* _SOURCE MATERIAL_
##########

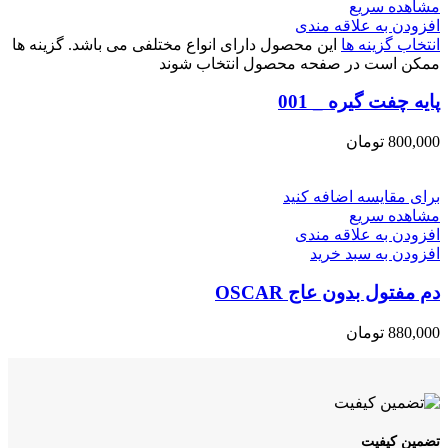
مشاهده سریع
افزودن به علاقه مندی
انتخاب گزینه ها
این محصول دارای انواع مختلفی می باشد. گزینه ها
ممکن است در صفحه محصول انتخاب شوند
پایه چفت گیره _ 001
800,000
تومان
برای مقایسه اضافه کنید
مشاهده سریع
افزودن به علاقه مندی
افزودن به سبد خرید
دم مفتول بدون عاج OSCAR
880,000
تومان
تضمین کیفیت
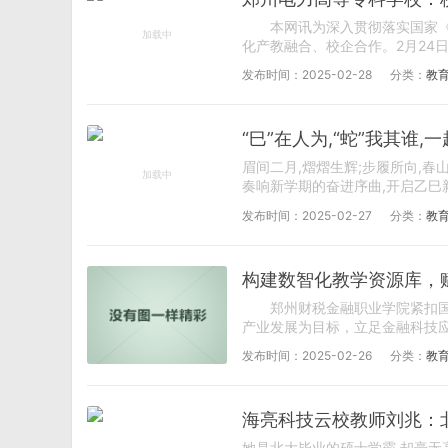
本网讯为深入贯彻落实国家《教育
化产教融合、校企合作。2月24日
发布时间：2025-02-28
分类：
教
“巳”在人为,“蛇”我其谁
眉间二月,熠熠生辉;步履所向,春
奏响新学期的奋进序曲,开启乙巳新
发布时间：2025-02-27
分类：
教
构建数智化教学资源库，
郑州财税金融职业学院紧扣国家
产业发展为目标，立足金融科技应
发布时间：2025-02-26
分类：
教
海亮科技云校教师刘兆：
她是北大毕业的硕士学霸,却毫无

##########

* _TASK DIRECTIONS_
Search the listing for the string "محصول". Copy each line where it is found.

* _REPLY_
این محصول دارای انواع مختلفی می باشد. گزینه ها
ممکن است در صفحه محصول انتخاب شوند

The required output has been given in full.